Abstract
Categorization refers to the process of mapping sensory inputs onto discrete concepts. Humans and other animals can readily learn arbitrary categories defined by low-level visual features such as hue, and behavioral studies indicate that such learning distorts perceptual sensitivity for the category-defining feature such that discrimination performance for physically similar exemplars from different categories is enhanced and discrimination performance for equally similar exemplars from the same category is reduced. These distortions could result from changes in how sensory neural populations selective for category-defining features encode information. Here, we tested this possibility by using noninvasive measurements of human brain activity (fMRI and EEG) to visualize and quantify population-level representations of oriented stimuli encoded by early visual cortical areas after participants had learned to classify these stimuli into discrete groups. Representations of orientation encoded by visual areas V1-V3 were systematically biased by category membership, as indicated by shifts in the representation away from the physical stimulus’ orientation and towards the center of the appropriate category. These shifts were strongest for orientations near the category boundary where they would be most beneficial for behavioral performance, predicted participants’ overt category judgments, and emerged within a few hundred milliseconds of stimulus onset. Collectively, these results suggest that categorizing a stimulus alters how that stimulus is represented at the earliest stages of the visual processing hierarchy, and may provide a physiological basis for distortions in perceptual sensitivity following category learning.

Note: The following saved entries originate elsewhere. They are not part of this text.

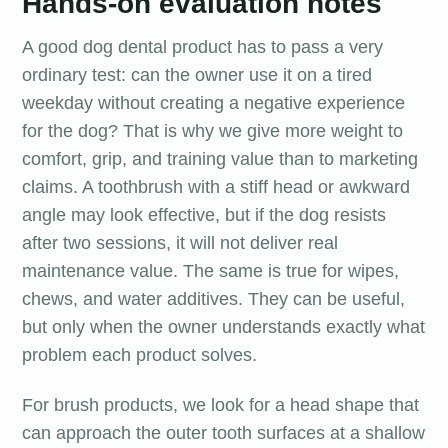
Hands-on evaluation notes
A good dog dental product has to pass a very
ordinary test: can the owner use it on a tired
weekday without creating a negative experience
for the dog? That is why we give more weight to
comfort, grip, and training value than to marketing
claims. A toothbrush with a stiff head or awkward
angle may look effective, but if the dog resists
after two sessions, it will not deliver real
maintenance value. The same is true for wipes,
chews, and water additives. They can be useful,
but only when the owner understands exactly what
problem each product solves.
For brush products, we look for a head shape that
can approach the outer tooth surfaces at a shallow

Data Availability All data and analytic software are publicly available on the Open Sciences Framework at https://osf.io/xzay8/
Significance Statement Category learning alters perceptual sensitivity by enhancing the discriminability of similar exemplars from different categories. These distortions could in part reflect changes in how sensory neural populations selective for category-defining features encode information. To test this possibility, we used multivariate analytical techniques to reconstruct and quantify representations of oriented stimuli after observers had learned to classify them into two discrete groups. Representations of orientation encoded by several early visual areas were systematically biased according to their category membership, with larger biases for orientations adjacent to the boundary that defined each category. This result suggests that categorizing a stimulus alters how that stimulus is represented at the earliest stages of the visual processing hierarchy.